# Instruction Fine-Tuning for Spanish Newspaper Article Summarization Using FLAN-T5-Small

In this notebook, we explore the process of **instruction fine-tuning the FLAN-T5-Small language model to enhance its capability in summarizing Spanish newspaper articles**. FLAN-T5-Small, a variant of the T5 family, is designed to handle a variety of natural language processing tasks effectively. By focusing on instruction fine-tuning, we adapt this pre-trained model specifically for the task of summarization in Spanish, leveraging its ability to understand and generate coherent summaries.

This process involves preparing a dataset of Spanish newspaper articles and their summaries, configuring the model for instruction-based training, and fine-tuning the model to improve its performance on the summarization task. The goal is to fine-tune the model so that it can generate concise and accurate summaries of news articles, reflecting the key points and information from the original content.
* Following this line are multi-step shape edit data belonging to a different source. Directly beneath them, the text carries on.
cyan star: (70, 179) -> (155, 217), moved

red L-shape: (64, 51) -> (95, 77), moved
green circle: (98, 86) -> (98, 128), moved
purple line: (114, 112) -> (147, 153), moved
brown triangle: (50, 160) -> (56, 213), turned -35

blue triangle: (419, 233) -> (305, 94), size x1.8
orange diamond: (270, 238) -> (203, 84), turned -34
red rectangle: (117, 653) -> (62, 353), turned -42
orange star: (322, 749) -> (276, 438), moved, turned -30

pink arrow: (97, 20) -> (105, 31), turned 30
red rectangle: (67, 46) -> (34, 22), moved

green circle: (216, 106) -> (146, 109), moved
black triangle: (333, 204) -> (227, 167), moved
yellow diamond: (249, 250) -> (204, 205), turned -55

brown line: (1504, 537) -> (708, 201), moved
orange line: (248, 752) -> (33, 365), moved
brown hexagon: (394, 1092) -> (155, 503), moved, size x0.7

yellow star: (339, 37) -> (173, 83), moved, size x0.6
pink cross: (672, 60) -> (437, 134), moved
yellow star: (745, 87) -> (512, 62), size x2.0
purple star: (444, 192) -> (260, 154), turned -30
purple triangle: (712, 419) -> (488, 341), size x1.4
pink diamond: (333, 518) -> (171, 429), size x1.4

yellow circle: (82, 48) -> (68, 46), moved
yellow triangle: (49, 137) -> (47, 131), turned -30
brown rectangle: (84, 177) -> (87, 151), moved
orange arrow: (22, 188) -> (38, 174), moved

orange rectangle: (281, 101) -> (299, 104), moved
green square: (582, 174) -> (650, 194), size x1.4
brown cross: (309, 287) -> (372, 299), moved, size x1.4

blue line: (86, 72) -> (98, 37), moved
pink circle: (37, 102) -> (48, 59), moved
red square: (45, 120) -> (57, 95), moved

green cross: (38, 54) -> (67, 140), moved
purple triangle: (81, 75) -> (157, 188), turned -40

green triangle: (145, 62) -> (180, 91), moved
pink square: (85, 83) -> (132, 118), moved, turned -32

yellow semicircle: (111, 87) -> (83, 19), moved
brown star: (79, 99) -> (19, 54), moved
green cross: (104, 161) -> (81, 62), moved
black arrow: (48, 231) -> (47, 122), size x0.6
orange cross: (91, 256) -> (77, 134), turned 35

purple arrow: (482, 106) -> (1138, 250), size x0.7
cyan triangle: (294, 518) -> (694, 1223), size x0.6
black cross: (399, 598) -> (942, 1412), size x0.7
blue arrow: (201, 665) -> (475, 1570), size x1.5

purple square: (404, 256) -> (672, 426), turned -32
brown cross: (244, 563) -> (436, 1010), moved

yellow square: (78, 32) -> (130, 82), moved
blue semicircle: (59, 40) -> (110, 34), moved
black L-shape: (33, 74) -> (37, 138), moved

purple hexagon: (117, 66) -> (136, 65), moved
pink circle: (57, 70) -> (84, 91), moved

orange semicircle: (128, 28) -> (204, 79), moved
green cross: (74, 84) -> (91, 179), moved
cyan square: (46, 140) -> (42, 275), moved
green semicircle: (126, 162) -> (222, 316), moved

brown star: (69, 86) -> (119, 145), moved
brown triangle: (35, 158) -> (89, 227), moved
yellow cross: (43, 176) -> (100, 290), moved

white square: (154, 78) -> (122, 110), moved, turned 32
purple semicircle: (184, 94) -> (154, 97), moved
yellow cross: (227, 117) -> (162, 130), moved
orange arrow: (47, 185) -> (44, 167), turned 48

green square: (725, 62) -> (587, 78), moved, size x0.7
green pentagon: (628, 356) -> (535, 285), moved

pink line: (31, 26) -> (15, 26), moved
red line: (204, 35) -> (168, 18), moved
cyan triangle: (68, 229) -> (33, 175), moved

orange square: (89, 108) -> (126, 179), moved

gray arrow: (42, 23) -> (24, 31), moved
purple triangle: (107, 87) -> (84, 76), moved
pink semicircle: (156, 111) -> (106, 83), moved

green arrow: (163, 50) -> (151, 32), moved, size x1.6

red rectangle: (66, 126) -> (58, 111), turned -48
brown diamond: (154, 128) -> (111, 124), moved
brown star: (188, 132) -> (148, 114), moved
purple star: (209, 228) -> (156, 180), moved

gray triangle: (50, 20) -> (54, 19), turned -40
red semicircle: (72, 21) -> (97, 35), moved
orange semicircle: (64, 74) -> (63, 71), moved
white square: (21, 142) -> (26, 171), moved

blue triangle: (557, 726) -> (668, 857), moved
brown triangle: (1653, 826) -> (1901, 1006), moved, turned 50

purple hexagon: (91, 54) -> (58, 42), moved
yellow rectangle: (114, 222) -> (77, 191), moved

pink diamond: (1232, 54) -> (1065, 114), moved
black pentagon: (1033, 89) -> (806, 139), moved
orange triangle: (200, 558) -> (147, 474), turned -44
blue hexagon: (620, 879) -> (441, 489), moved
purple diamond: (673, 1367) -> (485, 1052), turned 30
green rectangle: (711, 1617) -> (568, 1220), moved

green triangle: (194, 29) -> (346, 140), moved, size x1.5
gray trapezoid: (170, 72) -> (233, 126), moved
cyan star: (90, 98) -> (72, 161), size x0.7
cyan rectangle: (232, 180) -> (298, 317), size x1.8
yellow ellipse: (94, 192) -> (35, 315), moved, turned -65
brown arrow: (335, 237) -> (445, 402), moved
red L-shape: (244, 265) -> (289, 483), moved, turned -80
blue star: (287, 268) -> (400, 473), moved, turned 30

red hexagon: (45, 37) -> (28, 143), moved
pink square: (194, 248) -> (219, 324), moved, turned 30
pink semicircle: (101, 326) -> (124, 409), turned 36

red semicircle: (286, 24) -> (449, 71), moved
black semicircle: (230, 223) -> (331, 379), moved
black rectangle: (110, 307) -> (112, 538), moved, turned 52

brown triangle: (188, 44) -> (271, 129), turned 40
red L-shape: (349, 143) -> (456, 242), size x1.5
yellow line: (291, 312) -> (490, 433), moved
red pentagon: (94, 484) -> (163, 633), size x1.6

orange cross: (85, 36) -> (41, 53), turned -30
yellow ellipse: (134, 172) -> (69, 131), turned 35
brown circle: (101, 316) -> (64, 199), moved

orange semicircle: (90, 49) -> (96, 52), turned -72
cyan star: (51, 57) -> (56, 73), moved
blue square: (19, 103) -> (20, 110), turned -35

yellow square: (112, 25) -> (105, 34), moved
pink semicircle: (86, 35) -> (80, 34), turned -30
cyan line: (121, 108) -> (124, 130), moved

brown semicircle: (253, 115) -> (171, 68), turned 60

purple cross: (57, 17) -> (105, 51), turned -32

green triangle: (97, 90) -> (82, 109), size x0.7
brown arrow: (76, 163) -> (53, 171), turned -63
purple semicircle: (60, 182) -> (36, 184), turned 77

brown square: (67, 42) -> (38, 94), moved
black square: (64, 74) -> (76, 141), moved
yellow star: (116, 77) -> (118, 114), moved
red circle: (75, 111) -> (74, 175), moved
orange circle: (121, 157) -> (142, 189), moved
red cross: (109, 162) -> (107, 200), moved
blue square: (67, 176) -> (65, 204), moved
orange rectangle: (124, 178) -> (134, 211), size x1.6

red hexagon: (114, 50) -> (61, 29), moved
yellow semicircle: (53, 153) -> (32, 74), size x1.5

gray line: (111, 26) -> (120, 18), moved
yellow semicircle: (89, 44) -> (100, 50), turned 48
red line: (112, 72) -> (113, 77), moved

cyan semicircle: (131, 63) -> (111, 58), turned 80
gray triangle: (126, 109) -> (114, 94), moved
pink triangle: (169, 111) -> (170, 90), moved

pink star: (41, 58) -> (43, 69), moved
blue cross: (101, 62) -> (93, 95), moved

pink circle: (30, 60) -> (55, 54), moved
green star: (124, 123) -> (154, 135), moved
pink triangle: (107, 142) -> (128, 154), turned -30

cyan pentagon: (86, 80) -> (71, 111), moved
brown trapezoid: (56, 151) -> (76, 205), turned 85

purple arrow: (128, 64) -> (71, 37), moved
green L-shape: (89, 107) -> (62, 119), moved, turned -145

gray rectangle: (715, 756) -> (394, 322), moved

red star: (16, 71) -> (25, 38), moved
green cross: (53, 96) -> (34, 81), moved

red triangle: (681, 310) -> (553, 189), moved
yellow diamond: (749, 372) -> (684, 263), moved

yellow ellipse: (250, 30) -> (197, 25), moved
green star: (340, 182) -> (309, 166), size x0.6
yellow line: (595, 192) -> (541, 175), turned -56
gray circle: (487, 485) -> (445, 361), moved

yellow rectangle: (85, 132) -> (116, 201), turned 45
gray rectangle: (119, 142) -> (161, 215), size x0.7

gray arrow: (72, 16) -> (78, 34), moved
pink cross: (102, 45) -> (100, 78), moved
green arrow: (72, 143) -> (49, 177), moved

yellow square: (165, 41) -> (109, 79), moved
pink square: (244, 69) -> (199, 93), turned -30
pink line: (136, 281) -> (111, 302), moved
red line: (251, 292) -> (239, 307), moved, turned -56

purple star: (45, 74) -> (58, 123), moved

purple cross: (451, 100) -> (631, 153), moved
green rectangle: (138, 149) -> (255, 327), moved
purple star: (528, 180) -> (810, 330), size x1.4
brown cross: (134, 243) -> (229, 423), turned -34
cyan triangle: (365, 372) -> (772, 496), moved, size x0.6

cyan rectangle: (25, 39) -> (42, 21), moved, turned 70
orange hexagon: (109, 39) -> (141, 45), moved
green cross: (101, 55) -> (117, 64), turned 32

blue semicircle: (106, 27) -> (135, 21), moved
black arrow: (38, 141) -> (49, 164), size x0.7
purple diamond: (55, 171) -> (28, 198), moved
**Through this notebook, we will guide you through the necessary steps, including data preparation, model configuration, and evaluation, to achieve a well-tuned summarization model for Spanish text.**

In [None]:
!pip install transformers
!pip install sentencepiece
!pip install accelerate
!pip install datasets
!pip install evaluate
!pip install rouge_score

In [8]:
from transformers import T5Tokenizer, T5ForConditionalGeneration

In [9]:
def load_t5_model(name):
  tokenizer_T5 = T5Tokenizer.from_pretrained(name)
  model_T5 = T5ForConditionalGeneration.from_pretrained(name, device_map="auto")
  return tokenizer_T5, model_T5

In [15]:
def generate_response_from_prompt(model, prompt, max_length=100):
  tokenizer_T5, model_T5 = load_t5_model(model)
  prompt_tokens = tokenizer_T5(prompt, return_tensors="pt").input_ids.to("cpu")
  outputs = model_T5.generate(prompt_tokens, max_length=max_length)
  return tokenizer_T5.decode(outputs[0])

In [16]:
text = """Astronomers have detected a mysterious burst of radio waves that took \
8 billion years to reach Earth. The fast radio burst is one of the most distant \
and energetic ever observed. Fast radio bursts (FRBs) are intense bursts of radio \
waves lasting only a few milliseconds, and their origin is unknown. The first FRB \
was discovered in 2007, and since then, hundreds of these fast cosmic flashes \
have been detected, coming from distant points across the universe."""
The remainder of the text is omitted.